Shola sautille frénétiquement, tel un poisson dans l'eau, puis vient se jeter à mon cou.
- Je te dois tant, je te dois tout, tata Nadia.
- Non, ma jolie, c'est le résultat de ton travail.
- Et je le pense aussi, ajoute Eliad qui vient de se rapprocher de nous.
- Vous êtes si gentils. Que serais-je devenue si vous n'étiez pas là ?
Elle fond en larmes. Et moi, je ne parviens plus à retenir les miennes.
- Il vaut mieux que nous allions à l'écart pour ne pas perturber les autres candidats.
- Tu as raison, Eliad, agréé-je en essuyant mon visage. Je pense même qu'on peut rentrer. A moins que Shola ait encore quelque chose à faire ici.
Elle secoue la tête.
- Ok, alors allons-y. On te déposera à la maison d'accueil.
- Merci.
J'acquiesce en souriant puis mets un bras autour de son épaule, tandis que nous avançons vers la sortie de l'école primaire...
Shola descend de la voiture et nous fait un signe de la main avant de disparaître derrière le grand portail de la maison MADELEINE.
- Tu y vas aussi ? me questionne mon époux.
- Non, Eliad. Pas maintenant. Dans l'après-midi, peut-être. Aujourd'hui, je suis tellement à fleur de peau que je risque de pleurer à tout bout de champ.
- Sache que j'ai une tonne de mouchoirs à disposition !
Eliad et ses blagues ! J'éclate de rire, tandis qu'il démarre la voiture.
- Je suis si heureuse pour Shola. Ses yeux brillaient intensément tout à l'heure. Aujourd'hui, elle est une jeune fille joyeuse et pleine de rêves, elle est une élève modèle qui vient d'obtenir son CEP et qui entrera très bientôt au Collège... Alors qu'avant elle traînait sur les trottoirs, le regard perdu et l'air complètement désespéré.
- C'est vrai. Elle a eu une vie bien dure, cette petite.
- Oui, Eliad ! Elle est passée par tant de malheurs... Mais elle tient toujours debout. C'est une vraie battante !
- Comme toi, PAGE ! Elle te ressemble beaucoup, tu sais.
- Oui, je pense aussi comme toi. C'est peut-être pour cela que je tiens autant à elle.
Il me sourit.
- Au fait, tes cours ça avance ? Tu t'adaptes bien ?
- Oui, Eliad. J'adore apprendre. Je croise les doigts en espérant que l'année prochaine, j'obtiendrai mon baccalauréat.
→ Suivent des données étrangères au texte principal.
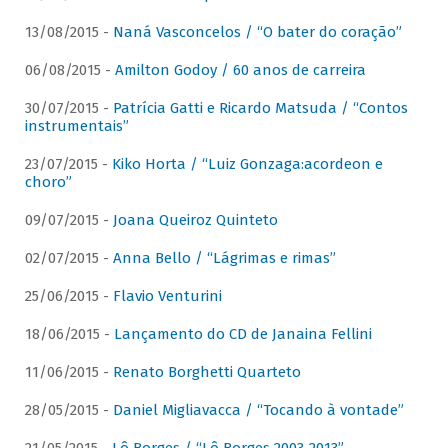
13/08/2015 -
Naná Vasconcelos / “O bater do coração”
06/08/2015 -
Amilton Godoy / 60 anos de carreira
30/07/2015 -
Patrícia Gatti e Ricardo Matsuda / “Contos
instrumentais”
23/07/2015 -
Kiko Horta / “Luiz Gonzaga:acordeon e
choro”
09/07/2015 -
Joana Queiroz Quinteto
02/07/2015 -
Anna Bello / “Lágrimas e rimas”
25/06/2015 -
Flavio Venturini
18/06/2015 -
Lançamento do CD de Janaina Fellini
11/06/2015 -
Renato Borghetti Quarteto
28/05/2015 -
Daniel Migliavacca / “Tocando à vontade”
- C'est bien PAGE. J'attends avec impatience le moment où tu pourras enfin commencer les études de Droit et porter la toge.
- Ce n'est pas pour aujourd'hui, Eliad. Je ne sais même pas si j'aurais le courage d'aller jusque là-bas. Je prends de l'âge, tu sais et les enfants ont besoin de plus d'attention.
- Tu y arriveras, ma guerrière XENA à la béninoise !
Je souris grandement.
- Et puis, il n'y a pas d'âge pour apprendre. Quant aux enfants, il suffira juste de mieux s'organiser tous les deux.... Quoiqu'il en soit, je te soutiendrai toujours.
- Merci Eliad. Tu es mon meilleur, tu sais !
Il me fait un bisou à distance en gardant les yeux droit sur la route.
- Dis PAGE ! Tu sors cette nuit ?
- Oui.
- J'aurais bien voulu t'accompagner, mais j'ai un important projet d'architecture à livrer pour demain.
- Ne t'inquiète pas. Ce soir, je serai avec Kocou et Edric.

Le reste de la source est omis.